Items listed in a dataset
== == ==
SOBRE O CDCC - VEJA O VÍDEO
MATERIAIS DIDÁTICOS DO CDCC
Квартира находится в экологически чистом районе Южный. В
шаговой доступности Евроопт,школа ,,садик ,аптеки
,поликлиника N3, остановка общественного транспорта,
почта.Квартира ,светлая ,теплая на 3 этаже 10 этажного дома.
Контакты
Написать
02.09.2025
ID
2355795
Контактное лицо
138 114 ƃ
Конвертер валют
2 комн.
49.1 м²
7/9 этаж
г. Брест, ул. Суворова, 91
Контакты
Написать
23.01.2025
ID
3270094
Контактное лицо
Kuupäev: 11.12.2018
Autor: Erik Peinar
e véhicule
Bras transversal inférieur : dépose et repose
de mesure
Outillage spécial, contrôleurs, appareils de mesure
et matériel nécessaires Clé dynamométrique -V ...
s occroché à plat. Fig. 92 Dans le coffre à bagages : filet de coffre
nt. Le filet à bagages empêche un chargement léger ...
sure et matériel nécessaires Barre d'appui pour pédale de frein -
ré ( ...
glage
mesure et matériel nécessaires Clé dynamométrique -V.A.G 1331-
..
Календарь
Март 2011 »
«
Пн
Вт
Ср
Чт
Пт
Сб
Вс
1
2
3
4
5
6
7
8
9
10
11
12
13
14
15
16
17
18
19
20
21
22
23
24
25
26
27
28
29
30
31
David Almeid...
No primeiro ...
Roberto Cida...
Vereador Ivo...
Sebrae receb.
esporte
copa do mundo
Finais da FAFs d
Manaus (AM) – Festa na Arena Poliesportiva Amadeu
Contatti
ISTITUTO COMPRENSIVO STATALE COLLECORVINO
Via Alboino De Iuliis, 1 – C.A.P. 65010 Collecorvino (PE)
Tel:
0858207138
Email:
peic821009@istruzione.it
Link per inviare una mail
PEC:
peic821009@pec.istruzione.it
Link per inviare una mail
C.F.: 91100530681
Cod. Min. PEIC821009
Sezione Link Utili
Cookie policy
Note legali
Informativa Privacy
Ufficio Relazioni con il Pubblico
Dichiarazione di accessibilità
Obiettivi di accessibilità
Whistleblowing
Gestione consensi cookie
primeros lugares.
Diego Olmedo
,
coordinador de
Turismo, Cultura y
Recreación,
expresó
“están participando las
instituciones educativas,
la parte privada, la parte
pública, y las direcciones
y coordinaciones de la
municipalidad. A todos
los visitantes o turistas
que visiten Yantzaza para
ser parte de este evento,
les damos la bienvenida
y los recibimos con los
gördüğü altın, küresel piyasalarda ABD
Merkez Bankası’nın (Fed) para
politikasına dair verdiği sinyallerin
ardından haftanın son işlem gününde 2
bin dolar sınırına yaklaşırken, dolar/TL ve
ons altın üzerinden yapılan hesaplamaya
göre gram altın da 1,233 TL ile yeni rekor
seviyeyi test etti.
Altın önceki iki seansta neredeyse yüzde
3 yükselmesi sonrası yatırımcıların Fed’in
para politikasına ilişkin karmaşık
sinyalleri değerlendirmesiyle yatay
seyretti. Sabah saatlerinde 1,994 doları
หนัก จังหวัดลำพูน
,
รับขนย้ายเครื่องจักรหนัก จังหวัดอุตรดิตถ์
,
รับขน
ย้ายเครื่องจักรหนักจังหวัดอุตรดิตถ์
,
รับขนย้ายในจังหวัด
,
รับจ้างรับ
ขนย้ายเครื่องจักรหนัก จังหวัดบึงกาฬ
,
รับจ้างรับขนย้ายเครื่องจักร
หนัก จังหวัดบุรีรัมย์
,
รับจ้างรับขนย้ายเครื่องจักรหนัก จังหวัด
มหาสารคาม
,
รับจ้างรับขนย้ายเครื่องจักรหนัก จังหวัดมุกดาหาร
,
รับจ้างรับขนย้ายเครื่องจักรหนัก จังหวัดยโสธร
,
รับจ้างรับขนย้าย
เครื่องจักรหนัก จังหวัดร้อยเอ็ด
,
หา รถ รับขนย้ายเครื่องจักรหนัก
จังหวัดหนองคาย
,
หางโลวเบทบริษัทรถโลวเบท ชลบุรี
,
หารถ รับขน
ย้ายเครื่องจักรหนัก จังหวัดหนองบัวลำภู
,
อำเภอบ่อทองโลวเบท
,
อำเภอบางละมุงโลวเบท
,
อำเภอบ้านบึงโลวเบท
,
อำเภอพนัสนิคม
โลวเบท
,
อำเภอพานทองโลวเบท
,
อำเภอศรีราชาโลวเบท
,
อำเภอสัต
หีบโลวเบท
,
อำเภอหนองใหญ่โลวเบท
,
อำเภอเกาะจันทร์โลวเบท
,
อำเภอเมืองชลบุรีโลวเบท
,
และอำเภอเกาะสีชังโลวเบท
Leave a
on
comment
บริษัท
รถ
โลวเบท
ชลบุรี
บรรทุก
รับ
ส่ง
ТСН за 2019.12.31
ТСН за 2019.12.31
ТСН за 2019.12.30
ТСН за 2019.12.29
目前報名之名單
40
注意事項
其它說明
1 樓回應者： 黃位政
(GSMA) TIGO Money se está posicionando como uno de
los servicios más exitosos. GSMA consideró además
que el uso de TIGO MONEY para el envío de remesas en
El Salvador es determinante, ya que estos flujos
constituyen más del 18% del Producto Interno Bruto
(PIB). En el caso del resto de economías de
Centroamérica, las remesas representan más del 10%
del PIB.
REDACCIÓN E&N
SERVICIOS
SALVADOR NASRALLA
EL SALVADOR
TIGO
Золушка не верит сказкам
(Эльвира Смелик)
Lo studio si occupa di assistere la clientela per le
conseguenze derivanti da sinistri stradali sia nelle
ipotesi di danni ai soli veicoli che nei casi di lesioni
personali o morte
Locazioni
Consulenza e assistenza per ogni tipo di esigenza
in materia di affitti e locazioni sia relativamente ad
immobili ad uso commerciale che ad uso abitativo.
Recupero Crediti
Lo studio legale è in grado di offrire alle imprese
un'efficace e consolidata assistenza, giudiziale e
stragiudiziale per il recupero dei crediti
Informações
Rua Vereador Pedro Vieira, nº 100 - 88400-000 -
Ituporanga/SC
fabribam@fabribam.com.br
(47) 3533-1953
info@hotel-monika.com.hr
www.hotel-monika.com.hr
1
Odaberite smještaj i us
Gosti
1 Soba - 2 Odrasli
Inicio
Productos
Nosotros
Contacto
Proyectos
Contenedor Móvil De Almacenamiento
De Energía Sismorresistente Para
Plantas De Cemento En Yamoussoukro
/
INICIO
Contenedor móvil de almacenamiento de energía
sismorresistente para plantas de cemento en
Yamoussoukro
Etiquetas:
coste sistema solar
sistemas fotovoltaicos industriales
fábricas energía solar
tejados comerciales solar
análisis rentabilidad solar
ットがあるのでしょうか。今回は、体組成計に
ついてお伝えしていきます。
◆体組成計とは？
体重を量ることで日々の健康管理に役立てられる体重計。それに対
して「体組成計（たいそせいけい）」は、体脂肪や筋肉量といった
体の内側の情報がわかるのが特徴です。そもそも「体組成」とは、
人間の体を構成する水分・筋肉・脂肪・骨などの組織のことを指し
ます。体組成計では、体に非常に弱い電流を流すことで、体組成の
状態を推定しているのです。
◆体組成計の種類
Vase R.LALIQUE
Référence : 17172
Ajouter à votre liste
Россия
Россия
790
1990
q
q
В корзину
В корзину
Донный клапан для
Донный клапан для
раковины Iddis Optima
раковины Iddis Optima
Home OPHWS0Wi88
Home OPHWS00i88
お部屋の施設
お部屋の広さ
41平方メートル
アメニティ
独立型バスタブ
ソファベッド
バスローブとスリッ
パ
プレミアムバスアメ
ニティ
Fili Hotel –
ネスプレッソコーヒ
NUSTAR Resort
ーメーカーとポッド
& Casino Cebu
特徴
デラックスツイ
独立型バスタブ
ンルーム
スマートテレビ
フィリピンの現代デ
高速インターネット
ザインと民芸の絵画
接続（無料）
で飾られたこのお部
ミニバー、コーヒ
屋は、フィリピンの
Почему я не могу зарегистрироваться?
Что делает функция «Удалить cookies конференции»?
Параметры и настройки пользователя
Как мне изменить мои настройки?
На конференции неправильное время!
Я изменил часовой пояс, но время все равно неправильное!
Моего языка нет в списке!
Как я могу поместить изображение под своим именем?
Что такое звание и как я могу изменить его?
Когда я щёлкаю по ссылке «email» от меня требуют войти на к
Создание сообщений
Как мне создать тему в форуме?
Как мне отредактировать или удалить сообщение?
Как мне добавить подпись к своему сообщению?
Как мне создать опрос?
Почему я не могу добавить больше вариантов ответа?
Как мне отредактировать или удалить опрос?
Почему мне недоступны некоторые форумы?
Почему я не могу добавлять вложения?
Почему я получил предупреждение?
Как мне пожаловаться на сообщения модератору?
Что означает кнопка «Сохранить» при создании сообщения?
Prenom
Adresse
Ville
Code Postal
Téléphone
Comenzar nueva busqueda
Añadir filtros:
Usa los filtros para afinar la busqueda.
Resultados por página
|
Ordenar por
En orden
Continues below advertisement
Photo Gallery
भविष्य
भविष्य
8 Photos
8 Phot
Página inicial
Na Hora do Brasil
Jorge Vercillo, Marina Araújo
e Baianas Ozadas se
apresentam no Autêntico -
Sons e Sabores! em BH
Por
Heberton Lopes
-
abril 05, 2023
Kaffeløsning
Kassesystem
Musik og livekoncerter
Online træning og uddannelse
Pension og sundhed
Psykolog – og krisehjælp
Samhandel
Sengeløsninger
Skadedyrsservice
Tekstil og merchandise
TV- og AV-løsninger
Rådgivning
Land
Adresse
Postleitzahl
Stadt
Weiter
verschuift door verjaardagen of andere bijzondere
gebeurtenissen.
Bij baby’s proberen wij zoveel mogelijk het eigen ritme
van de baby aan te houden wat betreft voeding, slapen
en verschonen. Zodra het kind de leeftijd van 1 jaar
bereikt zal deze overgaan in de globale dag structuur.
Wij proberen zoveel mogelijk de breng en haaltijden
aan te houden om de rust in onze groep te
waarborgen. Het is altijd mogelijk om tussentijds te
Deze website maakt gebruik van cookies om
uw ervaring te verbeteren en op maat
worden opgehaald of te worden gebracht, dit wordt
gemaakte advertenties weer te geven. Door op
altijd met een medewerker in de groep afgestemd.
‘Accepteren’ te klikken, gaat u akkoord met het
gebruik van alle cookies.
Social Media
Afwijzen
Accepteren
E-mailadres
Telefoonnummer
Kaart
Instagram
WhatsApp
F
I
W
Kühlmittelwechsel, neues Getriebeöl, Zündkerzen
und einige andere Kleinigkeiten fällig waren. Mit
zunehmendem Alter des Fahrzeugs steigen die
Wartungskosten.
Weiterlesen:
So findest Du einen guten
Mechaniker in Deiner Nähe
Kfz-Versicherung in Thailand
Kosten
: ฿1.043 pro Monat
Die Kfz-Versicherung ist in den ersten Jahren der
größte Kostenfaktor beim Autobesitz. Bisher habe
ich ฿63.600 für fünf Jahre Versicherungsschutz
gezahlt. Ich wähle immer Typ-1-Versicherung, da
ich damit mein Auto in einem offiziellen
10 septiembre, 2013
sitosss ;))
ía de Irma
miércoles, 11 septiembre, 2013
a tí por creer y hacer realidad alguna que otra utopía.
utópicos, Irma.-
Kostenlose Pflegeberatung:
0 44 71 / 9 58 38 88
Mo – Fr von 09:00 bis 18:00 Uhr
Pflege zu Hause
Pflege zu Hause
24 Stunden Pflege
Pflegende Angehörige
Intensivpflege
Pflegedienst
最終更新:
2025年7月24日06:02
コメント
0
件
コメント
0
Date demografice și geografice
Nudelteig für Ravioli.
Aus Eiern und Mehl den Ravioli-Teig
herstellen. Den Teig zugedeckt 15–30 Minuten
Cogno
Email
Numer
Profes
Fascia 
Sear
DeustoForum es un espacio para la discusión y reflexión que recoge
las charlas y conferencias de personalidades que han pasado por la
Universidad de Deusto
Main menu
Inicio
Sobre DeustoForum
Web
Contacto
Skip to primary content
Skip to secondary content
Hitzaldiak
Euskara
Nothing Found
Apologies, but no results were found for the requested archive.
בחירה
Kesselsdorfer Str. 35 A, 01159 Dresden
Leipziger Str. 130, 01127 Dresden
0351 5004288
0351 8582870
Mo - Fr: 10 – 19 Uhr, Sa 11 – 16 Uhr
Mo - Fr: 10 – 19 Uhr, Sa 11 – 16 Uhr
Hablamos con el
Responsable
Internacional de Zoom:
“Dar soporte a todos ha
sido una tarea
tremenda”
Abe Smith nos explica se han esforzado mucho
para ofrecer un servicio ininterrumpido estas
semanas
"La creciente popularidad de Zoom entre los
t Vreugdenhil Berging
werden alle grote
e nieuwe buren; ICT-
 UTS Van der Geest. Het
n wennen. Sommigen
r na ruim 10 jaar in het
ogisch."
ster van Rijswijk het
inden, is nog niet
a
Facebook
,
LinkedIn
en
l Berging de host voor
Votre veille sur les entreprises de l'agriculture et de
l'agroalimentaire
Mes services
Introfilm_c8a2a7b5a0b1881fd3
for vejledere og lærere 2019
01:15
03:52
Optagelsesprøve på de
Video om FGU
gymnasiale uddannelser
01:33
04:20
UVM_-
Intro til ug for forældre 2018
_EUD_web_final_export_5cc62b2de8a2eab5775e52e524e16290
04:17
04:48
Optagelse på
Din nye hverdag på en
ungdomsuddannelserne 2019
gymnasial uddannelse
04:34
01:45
== == ==
Check every line above for the string "неправильное", and copy the ones that have it.

На конференции неправильное время!
Я изменил часовой пояс, но время все равно неправильное!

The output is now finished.